One week from today, the general statewide trout season opens, and participating anglers are keeping their collective fingers crossed that Mother Nature doesn’t pull an April Fool’s joke that day. Historically, the April 1 trout opener has run the gambit from naughty to nice, sunny to snowstorms, low water to flood waters. Savvy anglers accept that this early in the Spring, you get what you get and try to make the best of it.
This year, the DEC plans to stock 2.34 million catchable-size brook, brown and rainbow trout in more than 300 lakes and ponds and roughly 2,990 miles of streams across the state. Spring stockings will include 1.78 million brown trout, 409,500 rainbow trout and 153,000 brook trout. Approximately 100,000 two-year-old brown trout 12-13 inches in length will also be stocked into lakes and streams across the state. For a complete list of waters to be stocked with trout this spring, go to http://www.dec.ny.gov/outdoor/30465.htmlwww.dec.ny.gov/outdoor/30465.html.

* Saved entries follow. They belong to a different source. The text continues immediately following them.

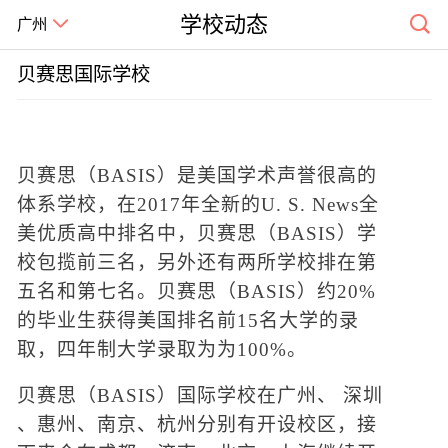
学校动态
广州
贝赛思国际学校
贝赛思（
BASIS）是美国学术声誉很高的
体系学校，在2017年全新的U. S. News全
美优质高中排名中，贝赛思（BASIS）学
校包揽前三名，另外还有两所学校排在第
五名和第七名。贝赛思（BASIS）约20%
的毕业生获得美国排名前15名大学的录
取，四年制大学录取为为100%。
贝赛思（
BASIS）国际学校在广州、 深圳
、惠州、南京、杭州分别有开设校区，接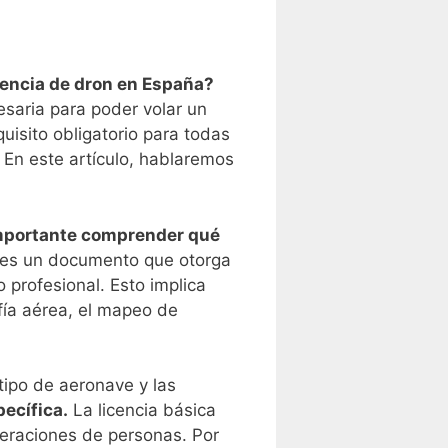
icencia de dron en España?
esaria para‍ poder volar un
isito obligatorio​ para‍ todas
En ⁢este artículo,​ hablaremos
s importante comprender qué
 es un documento⁣ que otorga ​
 profesional. Esto implica
rafía aérea, el mapeo de
ipo ⁣de‍ aeronave y las
ecífica.
La licencia básica
eraciones de personas. ​Por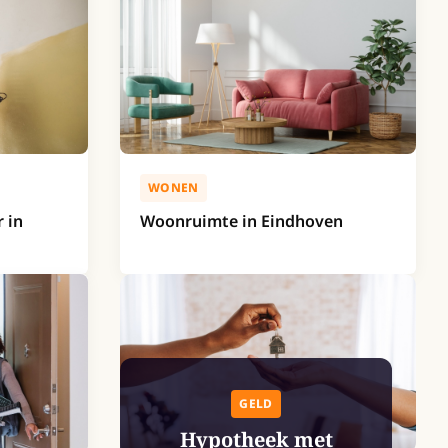
WONEN
 in
Woonruimte in Eindhoven
GELD
Hypotheek met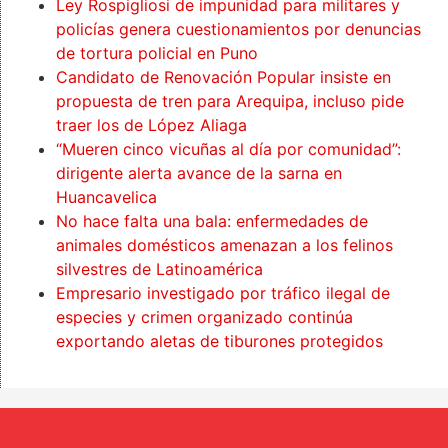
Ley Rospigliosi de impunidad para militares y
policías genera cuestionamientos por denuncias
de tortura policial en Puno
Candidato de Renovación Popular insiste en
propuesta de tren para Arequipa, incluso pide
traer los de López Aliaga
“Mueren cinco vicuñas al día por comunidad”:
dirigente alerta avance de la sarna en
Huancavelica
No hace falta una bala: enfermedades de
animales domésticos amenazan a los felinos
silvestres de Latinoamérica
Empresario investigado por tráfico ilegal de
especies y crimen organizado continúa
exportando aletas de tiburones protegidos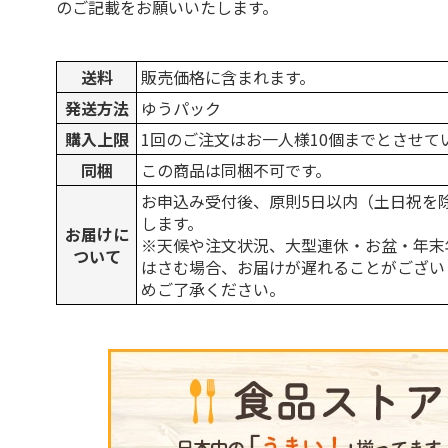
のご記載をお願いいたします。
送料
販売価格に含まれます。
発送方法
ゆうパック
購入上限
1回のご注文はお一人様10個までとさせて
同梱
この商品は同梱不可です。
お申込み受付後、原則5日以内（土日祝を
します。
お届けに
※天候や注文状況、大型連休・お盆・年末
ついて
はさむ場合、お届けが遅れることがござい
めご了承ください。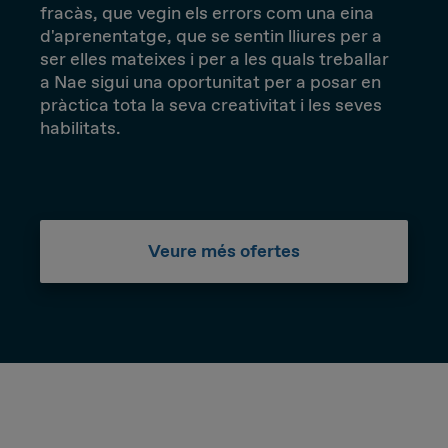
fracàs, que vegin els errors com una eina
d'aprenentatge, que se sentin lliures per a
ser elles mateixes i per a les quals treballar
a
Nae
sigui una oportunitat per a posar en
pràctica tota la seva creativitat i les seves
habilitats.
Veure més ofertes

When I was a youngster, nothing, save for a blizzard or mumps, could keep me from wetting a line on opening day, but as I’ve “matured,” that old affliction, common sense, has made some major in-roads to my anticipation and follow-through once the calendar changes from March 31 to April 1. No longer is there any sense of panic if my trout gear remains in the basement for another few days. I know better days will come, albeit sometimes agonizingly slow in some years.